* TASK BRIEF
Could you reproduce, word for word, everything below from the line containing "En esta era de la desinformación y el" down to the line containing "implantes están hechos generalmente d", with both of those lines included and no others?
Content starts
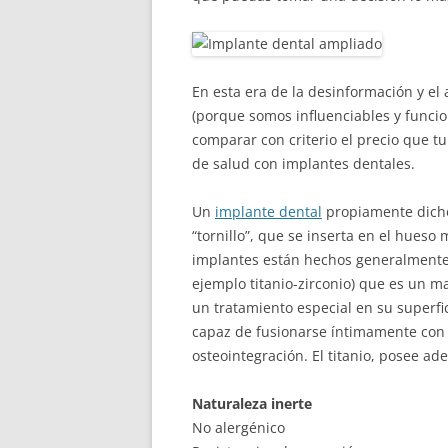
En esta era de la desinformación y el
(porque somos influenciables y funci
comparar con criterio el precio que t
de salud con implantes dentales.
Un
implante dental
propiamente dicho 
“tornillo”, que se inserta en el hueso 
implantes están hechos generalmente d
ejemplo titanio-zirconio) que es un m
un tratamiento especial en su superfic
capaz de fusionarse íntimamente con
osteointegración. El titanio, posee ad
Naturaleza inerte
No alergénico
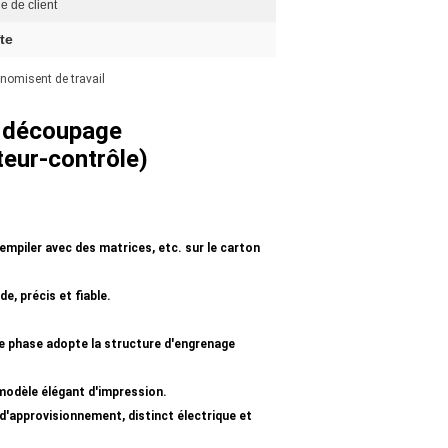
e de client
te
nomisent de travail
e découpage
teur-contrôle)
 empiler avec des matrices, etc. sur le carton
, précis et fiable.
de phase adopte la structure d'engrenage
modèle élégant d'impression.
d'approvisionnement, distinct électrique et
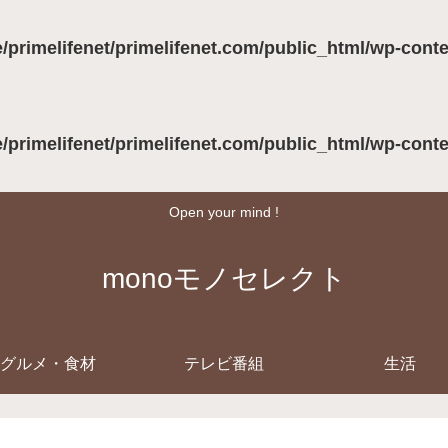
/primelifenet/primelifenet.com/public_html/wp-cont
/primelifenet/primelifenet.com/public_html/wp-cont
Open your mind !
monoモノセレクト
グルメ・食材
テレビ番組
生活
Content ends
Content starts
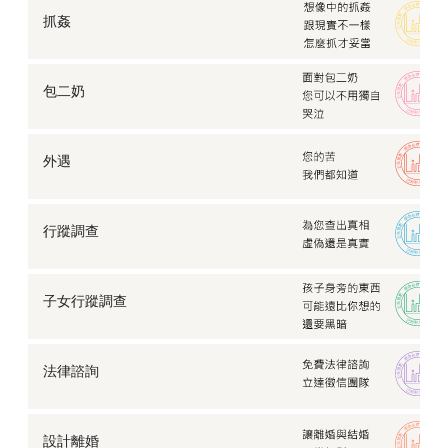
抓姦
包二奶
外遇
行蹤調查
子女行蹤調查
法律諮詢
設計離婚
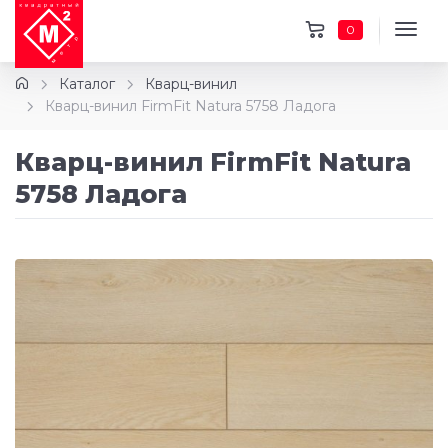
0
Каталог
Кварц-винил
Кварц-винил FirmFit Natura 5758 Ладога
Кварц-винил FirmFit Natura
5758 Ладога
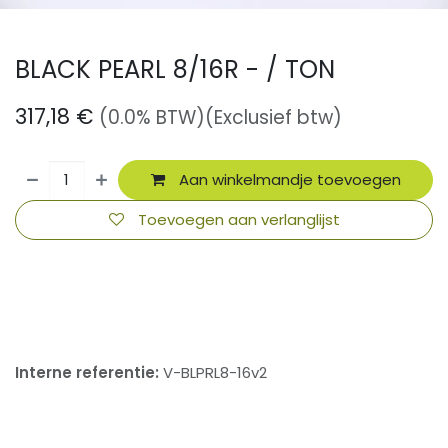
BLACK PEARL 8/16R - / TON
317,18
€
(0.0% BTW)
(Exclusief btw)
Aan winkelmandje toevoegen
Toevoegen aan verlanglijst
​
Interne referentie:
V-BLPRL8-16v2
Content ends
* RESULT
En esta era de la desinformación y el
(porque somos influenciables y funci
comparar con criterio el precio que t
de salud con implantes dentales.
Un
implante dental
propiamente dicho 
“tornillo”, que se inserta en el hueso 
implantes están hechos generalmente d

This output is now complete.